(Collected data entries)
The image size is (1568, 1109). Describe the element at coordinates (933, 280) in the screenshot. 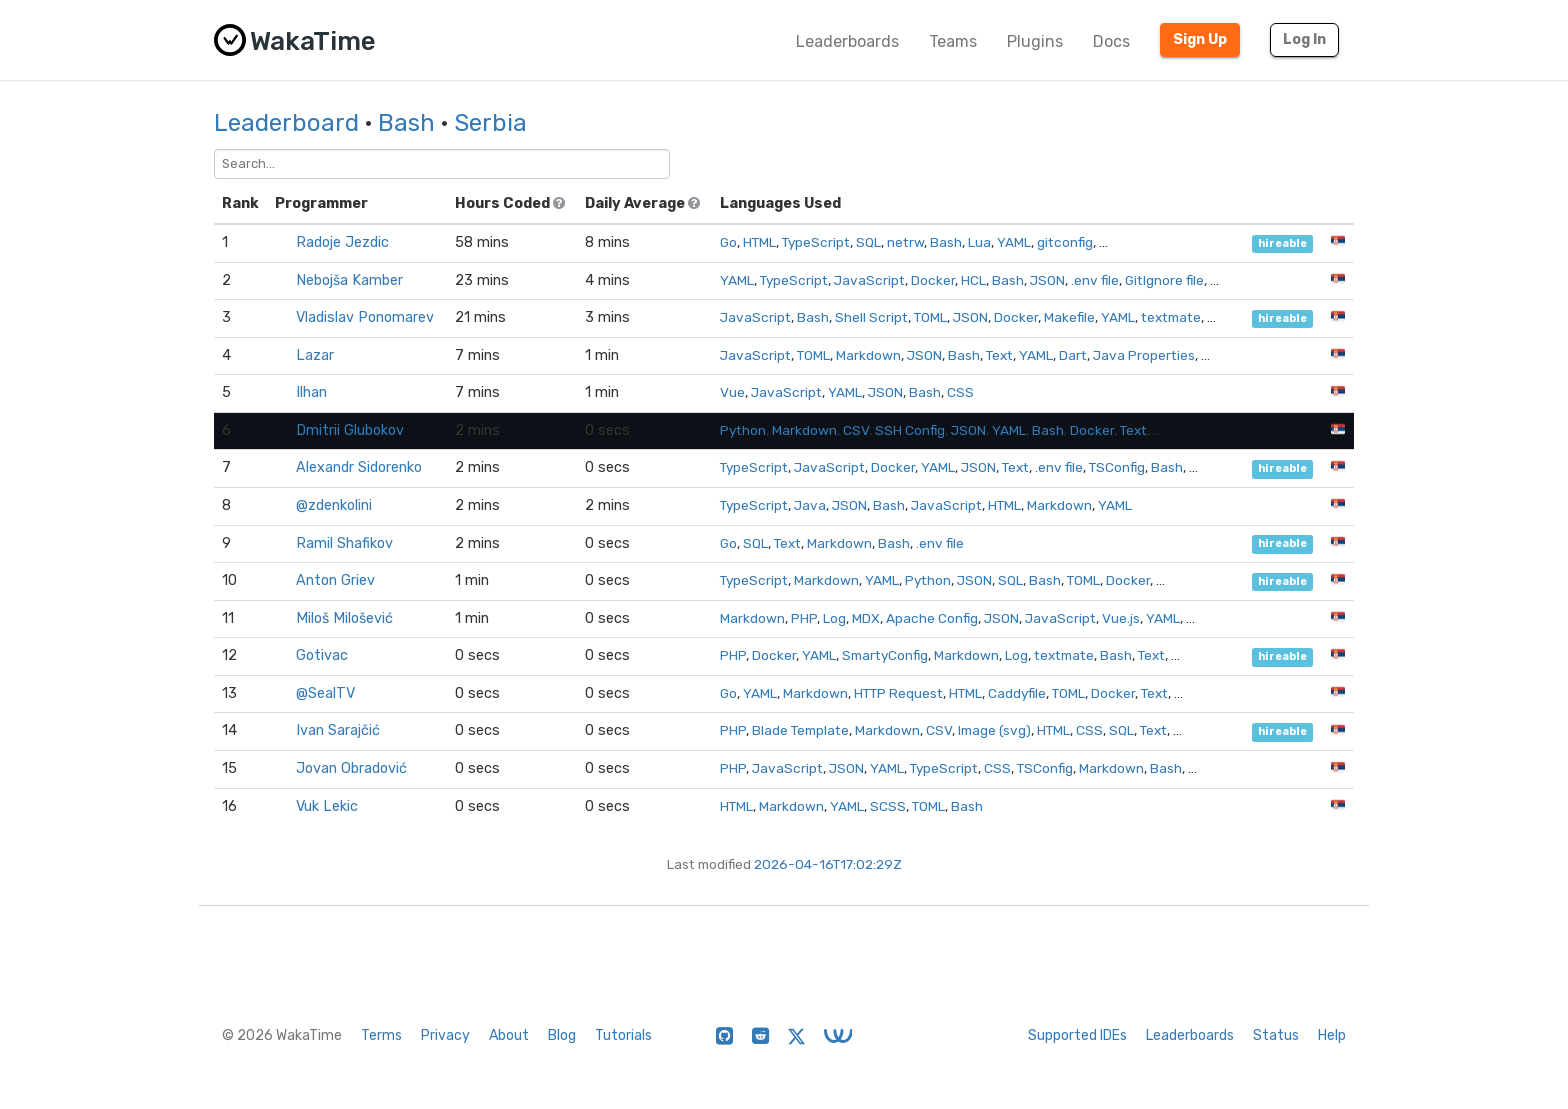

I see `Docker` at that location.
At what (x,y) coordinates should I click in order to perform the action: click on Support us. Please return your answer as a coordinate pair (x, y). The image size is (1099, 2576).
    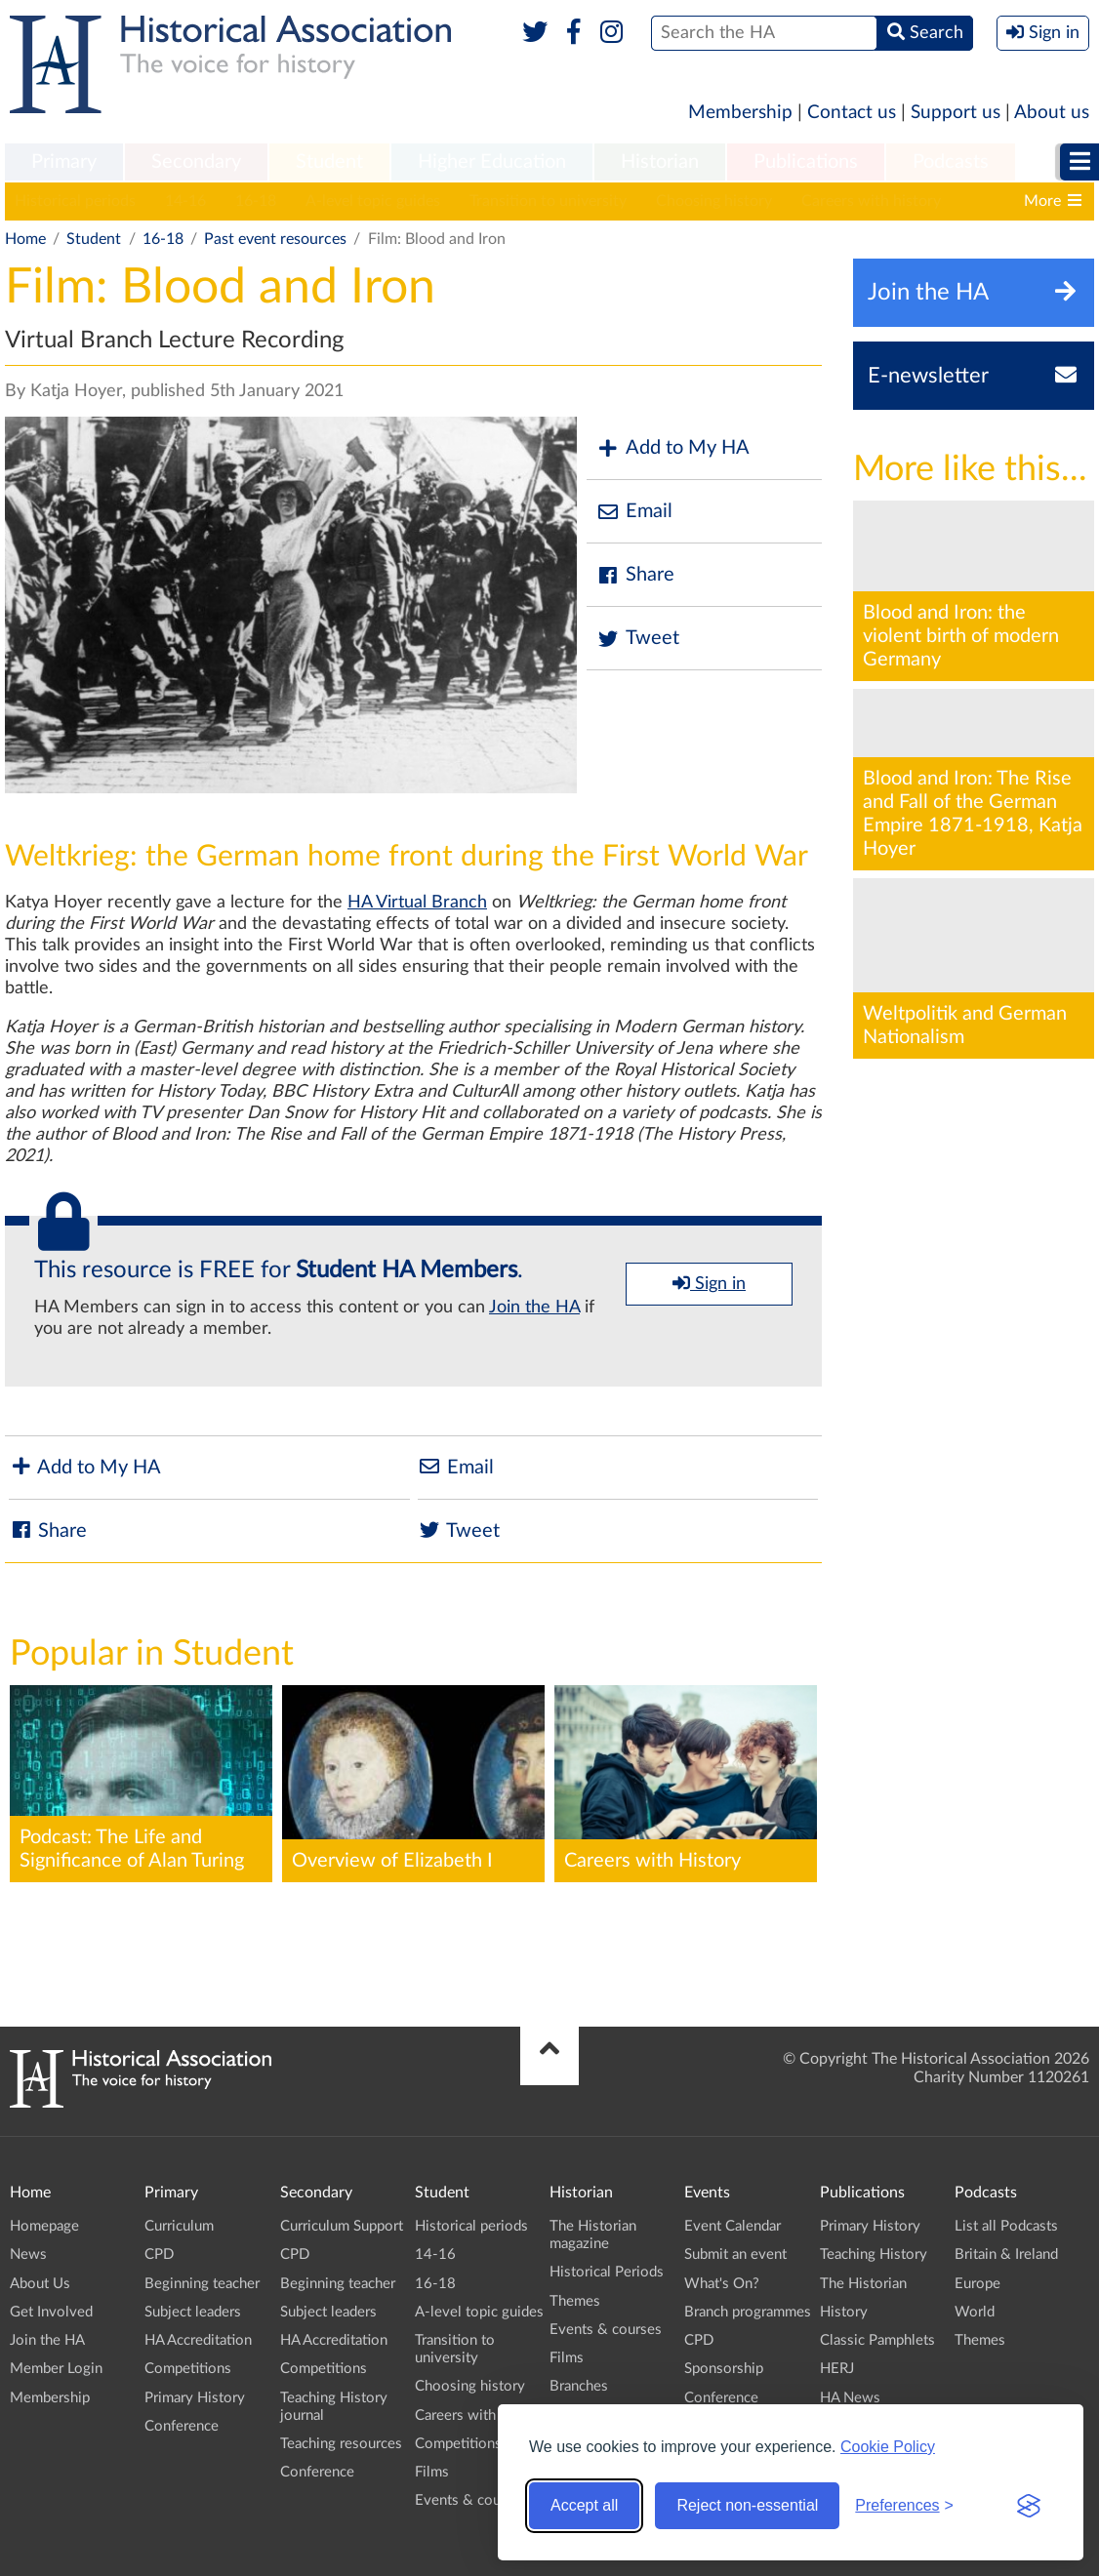
    Looking at the image, I should click on (955, 112).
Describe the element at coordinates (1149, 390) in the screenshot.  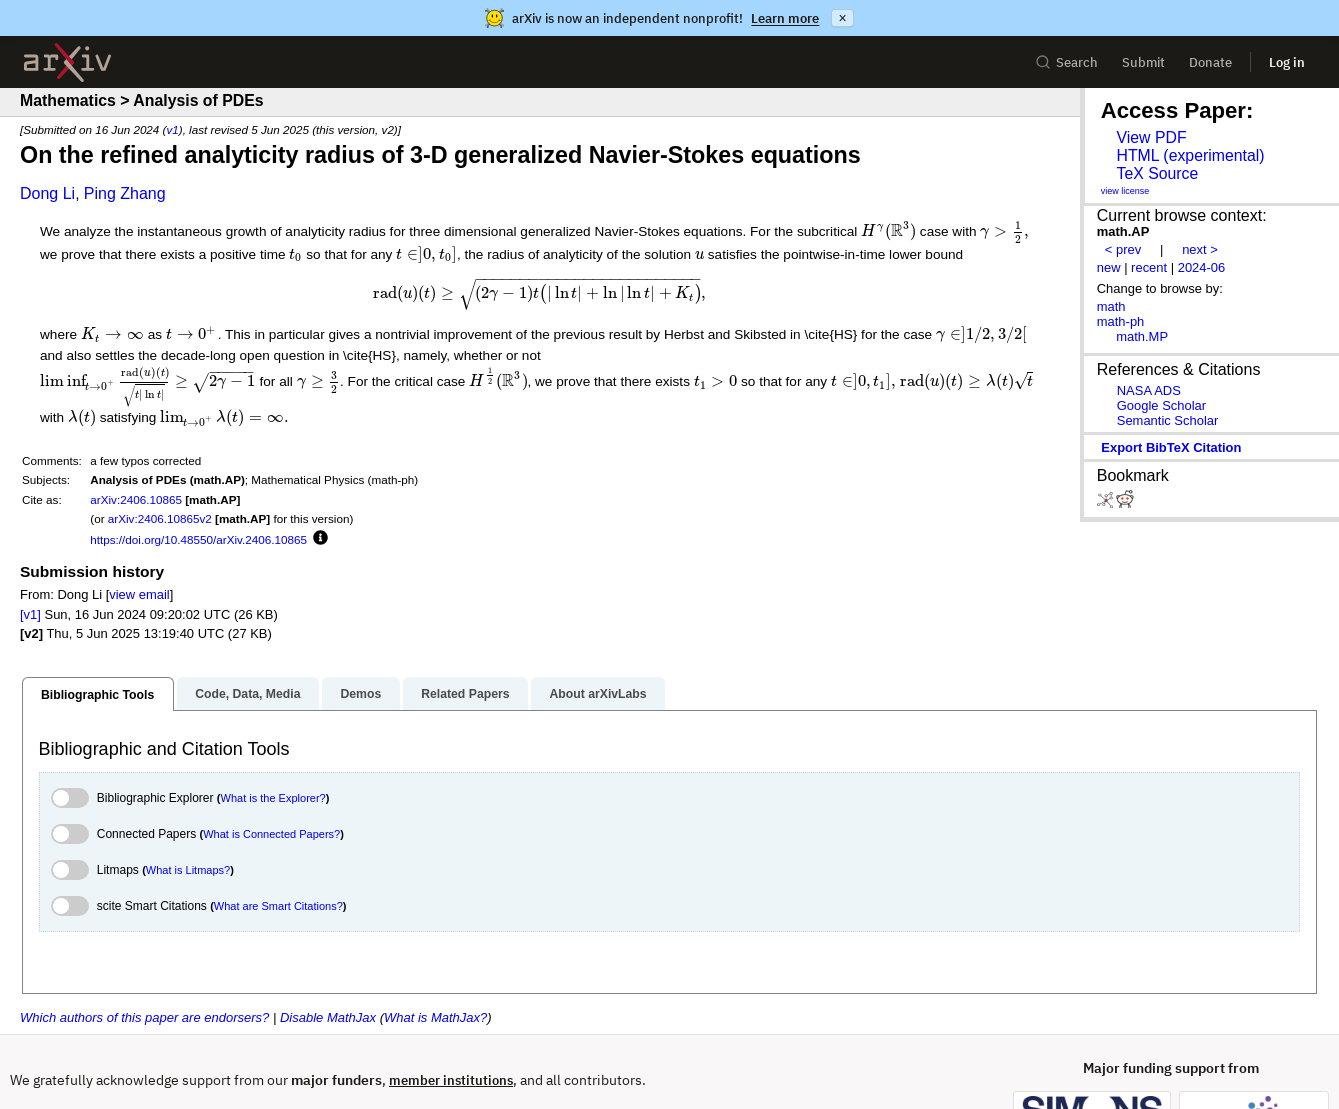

Work instructions =>
Print all entries exactly; skip the pictures.

Exercise response =>
The image size is (1568, 1109). Describe the element at coordinates (933, 280) in the screenshot. 

I see `Docker` at that location.
At what (x,y) coordinates should I click in order to perform the action: click on Support us. Please return your answer as a coordinate pair (x, y). The image size is (1099, 2576).
    Looking at the image, I should click on (955, 112).
Describe the element at coordinates (1149, 390) in the screenshot.  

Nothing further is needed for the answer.